In giving judgment, Lord Justice Bean noted that Mr Kanu’s mistreatment by the Nigerian government ‘has been strongly criticised by the [Nigerian] Federal High Court, the Federal Court of Appeal and the United Nations Working Group on Arbitrary Detention’ and that the UN and the Nigerian Court of Appeal were ’emphatic’ in finding that Mr Kanu has been subject to extraordinary rendition (paragraph 36).
However, despite expressing his ‘deep concern’ about Mr Kanu’s treatment, Bean LJ was not willing to find that the Abbasi case authorised the court to require the Foreign Secretary to reach a firm view on whether Mr Kanu had been subject to rendition.
Bean LJ also ruled that it is not irrational for the Foreign Secretary to refuse to reach a firm view whilst an appeal of the Nigerian Court of Appeal judgment remains pending before the Nigerian Supreme Court.
Significantly, however, the Court of Appeal has not entirely absolved the Foreign Secretary of his obligations towards Mr Kanu. Bean LJ suggested that if the Nigerian Supreme Court affirms the lower court’s ruling and orders Mr Kanu’s discharge, and if that order is subsequently defied by the Nigerian authorities and the Foreign Secretary maintains his prevarication, that would give rise to a fresh claim (paragraph 39).
Importantly, the judgment coincides with reported criticism of the ‘complacent’ attitude of the British government to its nationals detained abroad. A recent investigation by the Foreign Affairs Committee into the government’s handling of state hostage situations led to a call by MPs to overhaul the way the British government tries to secure the release of its British nationals. However, in a stunning display of arrogance, the government has refused to directly address many of the Committee’s recommendations, preferring instead to maintain an approach which, in Mr Kanu’s case (and that of many other British nationals detained abroad) is clearly not working.

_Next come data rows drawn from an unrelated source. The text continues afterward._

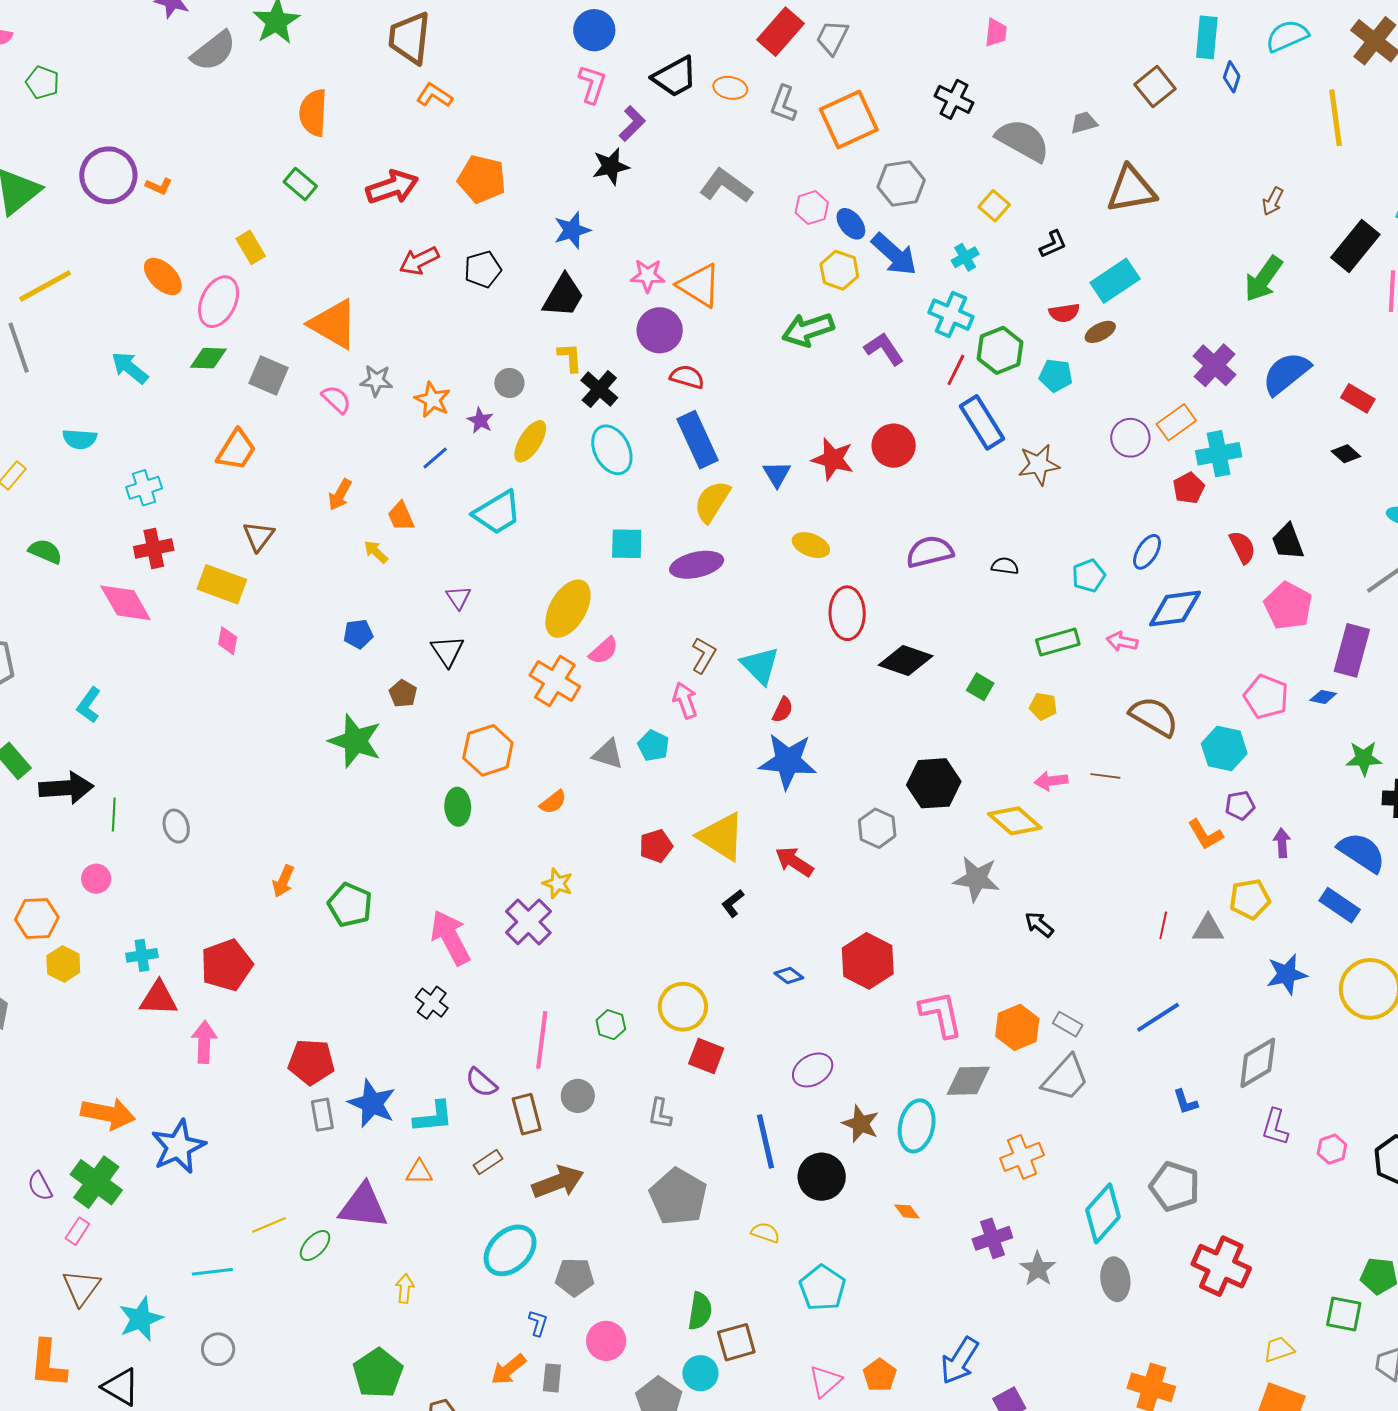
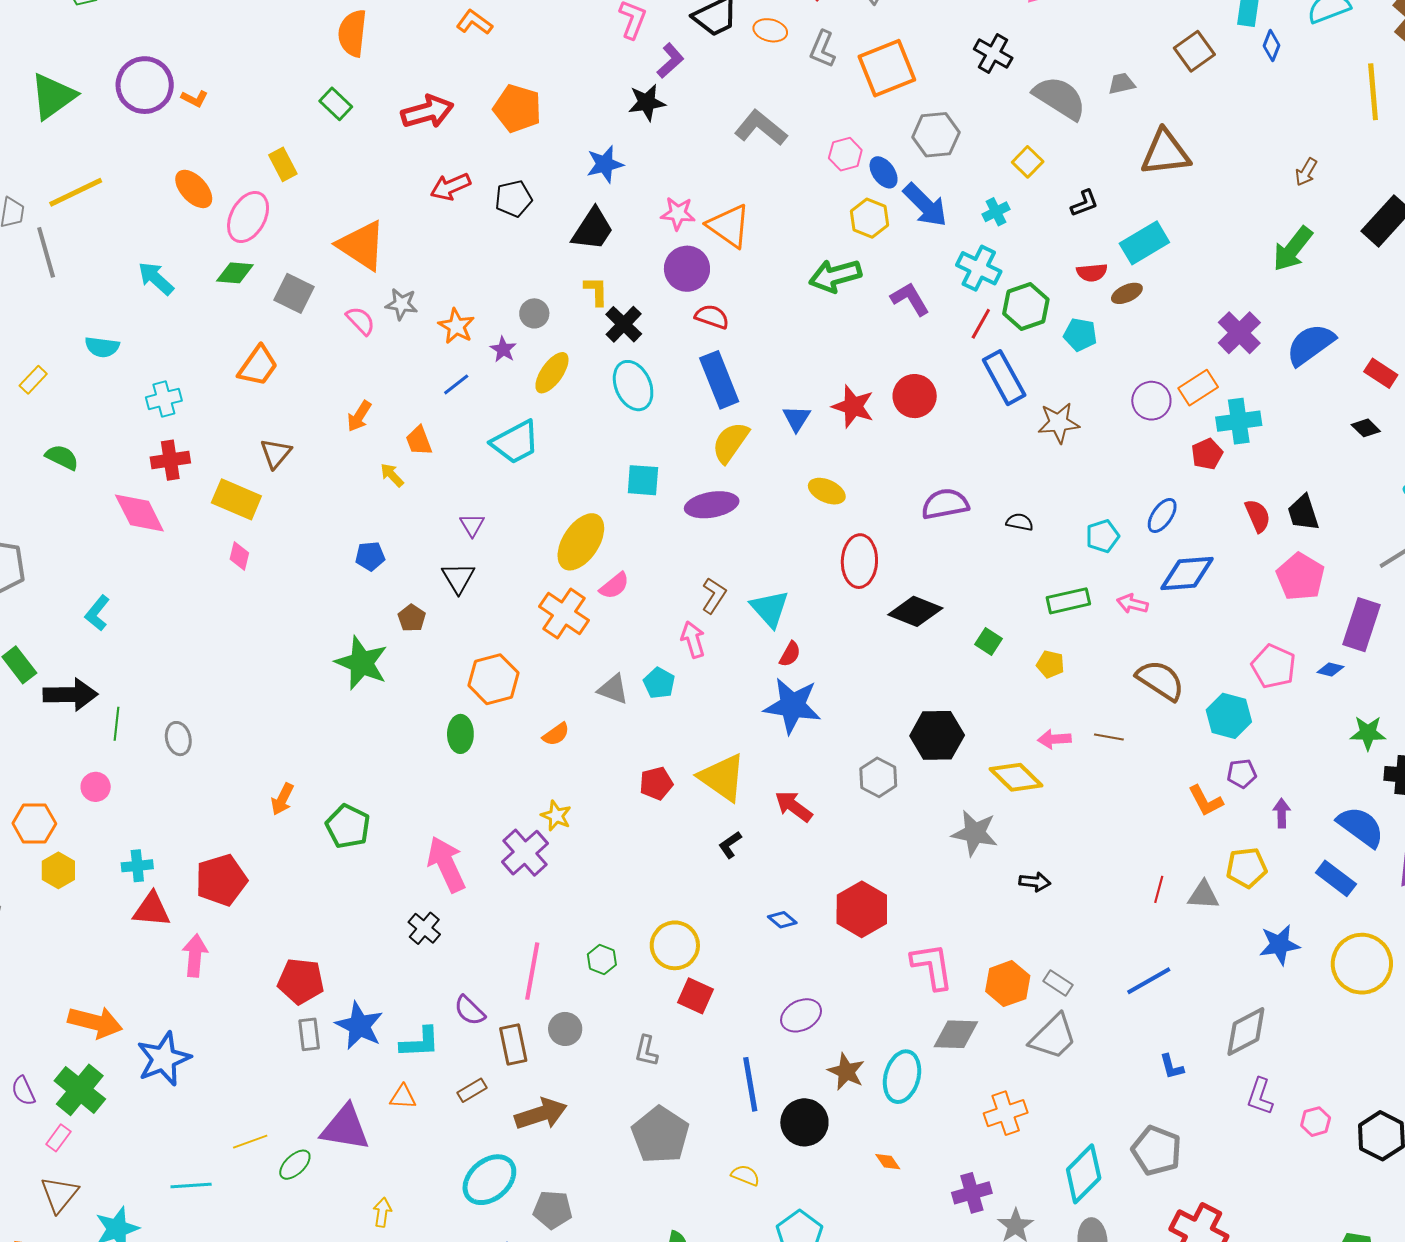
black arrow: (1039, 924) -> (1035, 882), turned 144

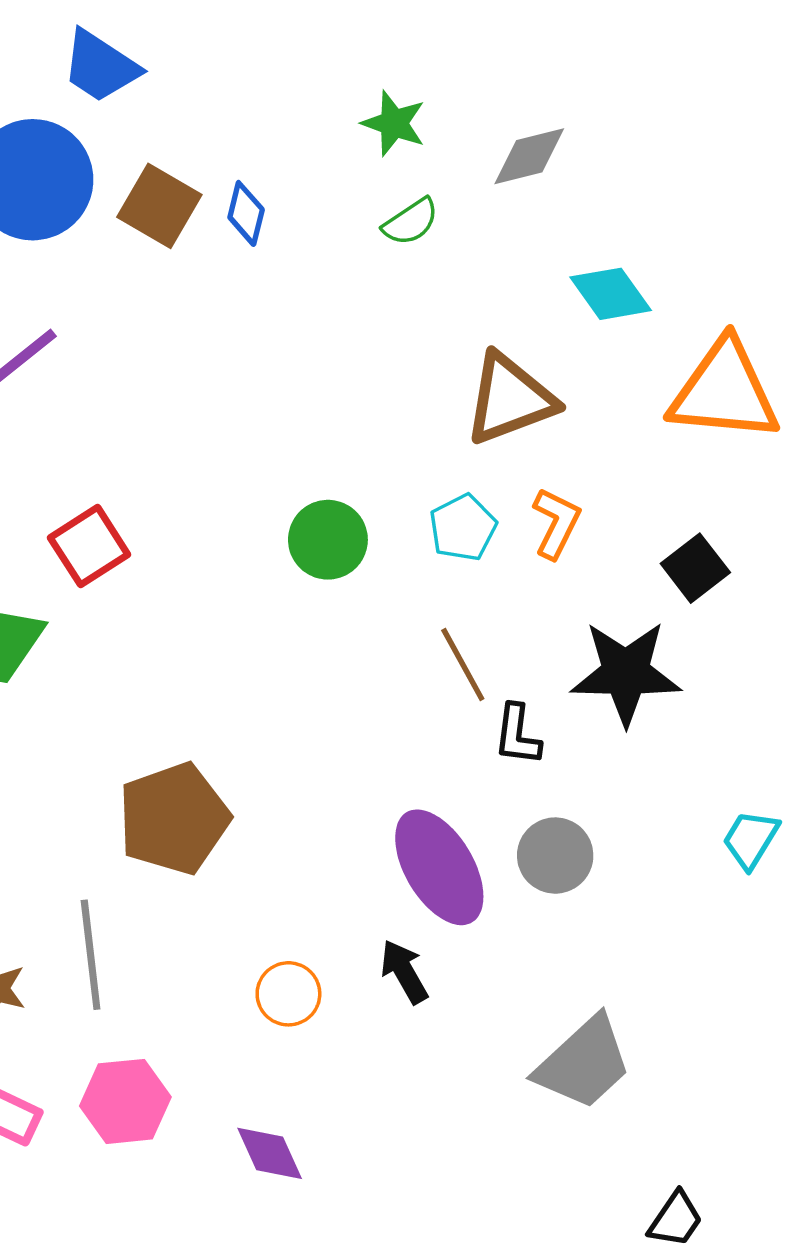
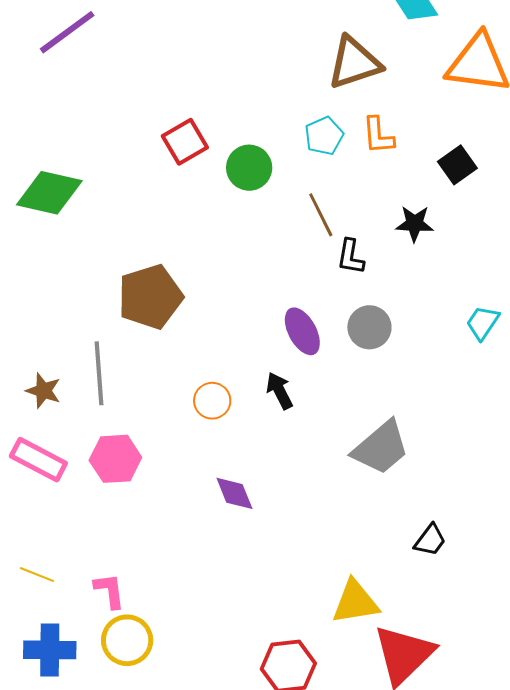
orange L-shape: (556, 523) -> (378, 135), turned 147
green circle: (328, 540) -> (249, 168), moved
red square: (89, 546) -> (185, 142), moved
black star: (626, 673) -> (415, 224), size x0.6
purple ellipse: (439, 867) -> (302, 331), size x0.7
purple diamond: (270, 1153) -> (234, 493), moved

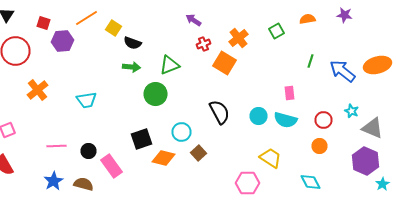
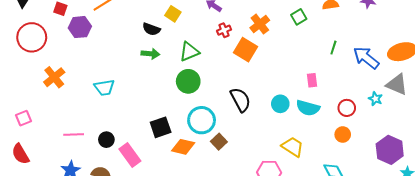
yellow square: (114, 28) -> (173, 14), moved
green circle: (156, 94) -> (188, 81), moved
gray triangle: (372, 128) -> (397, 84), moved
cyan circle: (182, 132) -> (202, 120), size x1.4

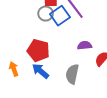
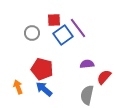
gray circle: (46, 14) -> (32, 33), moved
gray semicircle: (72, 74) -> (87, 95), moved

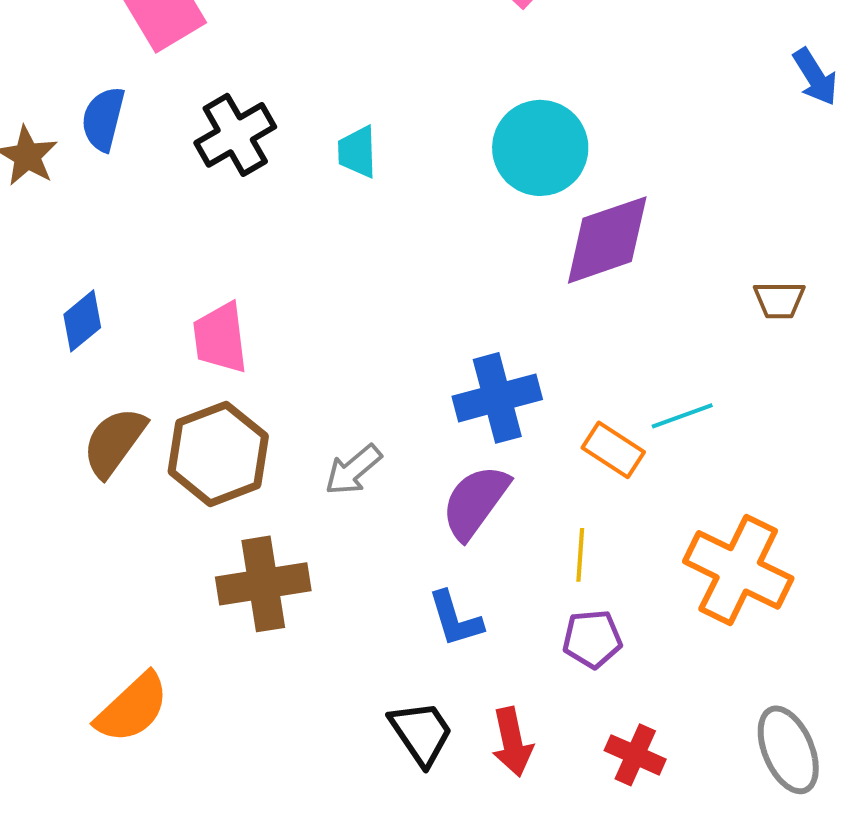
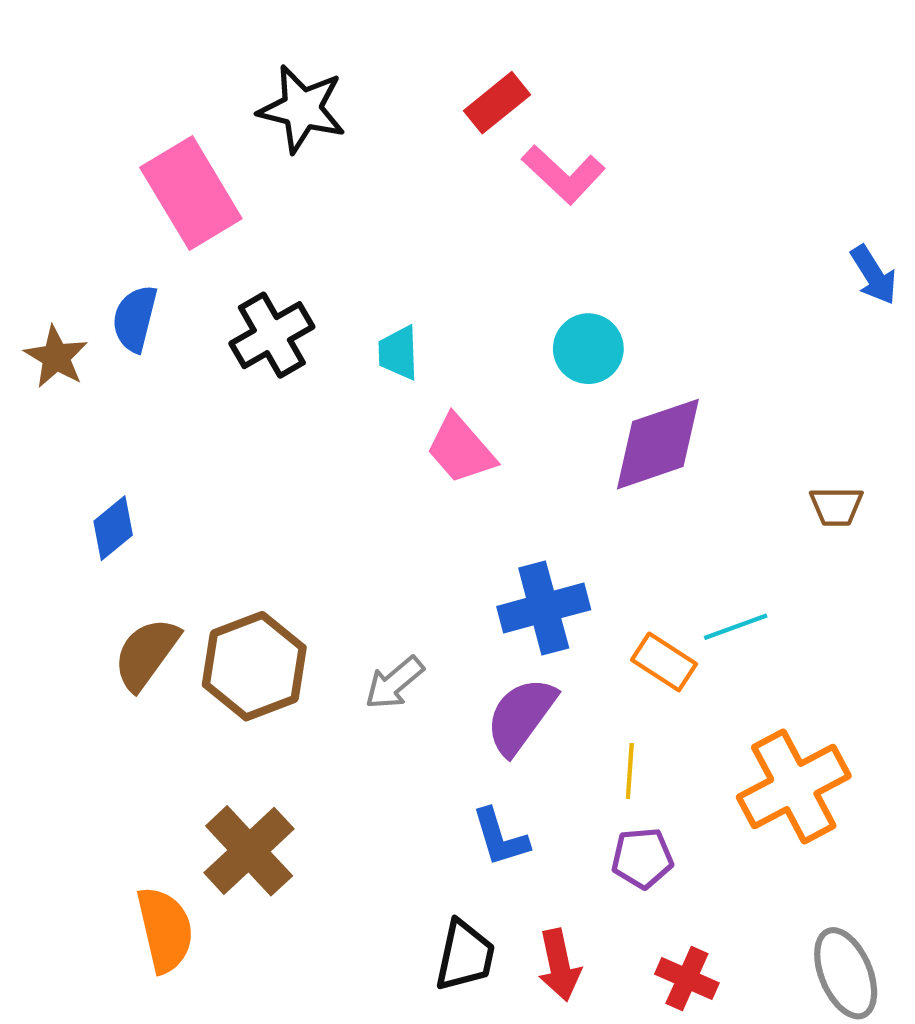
cyan circle: (540, 148) -> (588, 349), size x0.7
pink trapezoid: (220, 338) -> (461, 449), moved, turned -34
orange cross: (738, 570) -> (794, 786), turned 36
brown cross: (263, 584) -> (249, 851), moved, turned -34
orange semicircle: (132, 708) -> (165, 930), turned -60
black trapezoid: (421, 733) -> (465, 956), turned 46

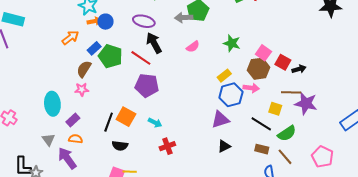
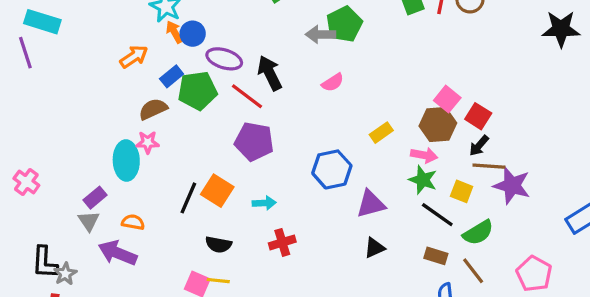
orange arrow: (94, 21) -> (174, 32), turned -112
purple ellipse: (144, 21) -> (224, 59), moved
green star: (232, 43) -> (423, 180), moved
green pentagon: (110, 56) -> (197, 91), turned -30
brown semicircle: (84, 69) -> (153, 109), turned 30
black arrow: (299, 69) -> (479, 146), moved, turned 144
blue hexagon: (231, 95) -> (332, 169), moved
cyan ellipse: (52, 104) -> (126, 160), moved
purple rectangle: (73, 120) -> (95, 198), moved
cyan arrow: (155, 123) -> (264, 203), turned -32
black semicircle: (120, 146) -> (219, 245), moved
purple arrow: (67, 158) -> (118, 253), turned -35

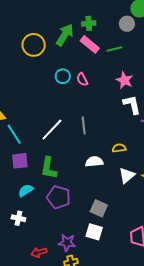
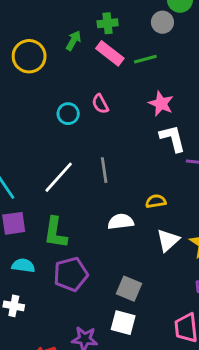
green arrow: (65, 35) -> (73, 41), size x0.6
cyan circle: (63, 76) -> (68, 114), moved
cyan semicircle: (26, 190) -> (23, 266), turned 42
purple pentagon: (59, 197) -> (71, 274), turned -30

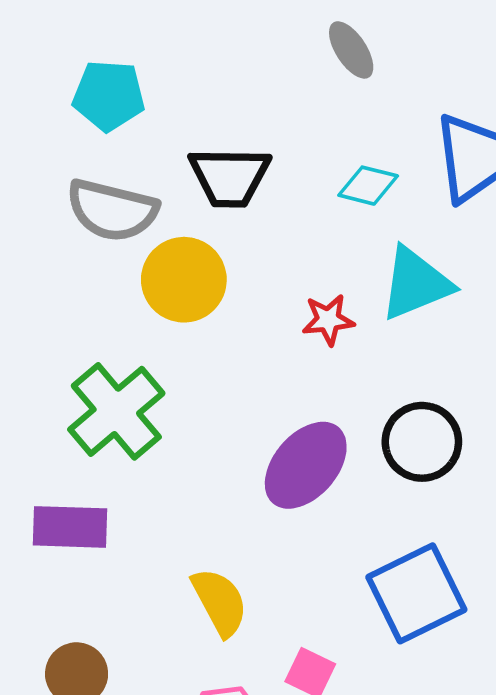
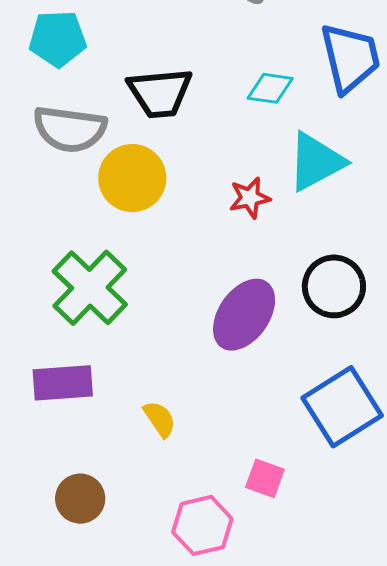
yellow semicircle: (220, 602) -> (160, 419), moved, size x0.7

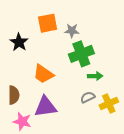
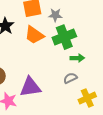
orange trapezoid: (43, 74) -> (34, 35), moved
yellow cross: (109, 104) -> (87, 98), moved

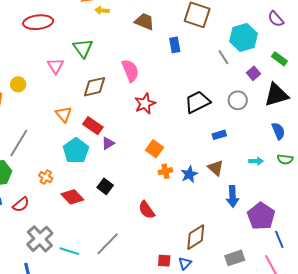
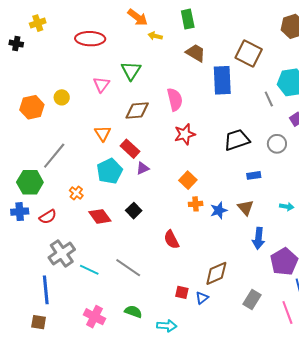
blue rectangle: (175, 45) -> (222, 80), size x1.8
gray line: (108, 244) -> (128, 268), turned 72
gray rectangle: (235, 258) -> (252, 300), turned -48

Reflecting on the judgment, Kingsley Kanu, who brought the challenge said:
I am disappointed that the UK Court of Appeal did not feel able to compel the British government to take a firm stance right now on my brother’s rendition. I continue to find it astonishing, given the huge amount of evidence and the clear acceptance by the United Nations and the Nigerian Courts, that the British government cannot – or will not – reach a view on what happened to him.
The Court of Appeal has said that the British government is entitled to wait for the decision of the Nigerian Supreme Court before it reaches its own view. However, this simply allows the British government to continue to act complacently whilst my brother remains detained in life-threatening conditions.
I hope that we will be granted permission to appeal so that this important issue can be tested before the Supreme Court.
Mr Kanu’s family is represented by Shirin Marker and John Halford of Bindmans LLP, together with Charlotte Kilroy QC and Isabel Buchannan of Blackstone Chambers and Tatyana Eatwell of Doughty Street Chambers.
Shirin Marker, solicitor, said today:
As the Foreign Affairs Committee’s damning report demonstrates, the British government’s approach to Mr Kanu’s case is symptomatic of a widespread indifference towards meaningfully assisting its citizens abroad. It’s Chair rightly remarked that ‘[i]t is a core function of the FCDO to promote the interests of British nationals overseas.’ Promotion involves action, not the two years of FCDO procrastination which Mr Kanu and his family have endured. We were hopeful the Court of Appeal would put an end to that. The Court was clearly concerned and hinted that a final decision in the Nigerian Supreme Court could change everything. That was also suggested by the UK Government’s barrister, Sir James Eadie KC. But Mr Kanu’s family are understandably unwilling to accept that the glacial pace of the Nigerian legal system should be allowed to foster further procrastination by the UK Government and will put this to the UK’s Supreme Court.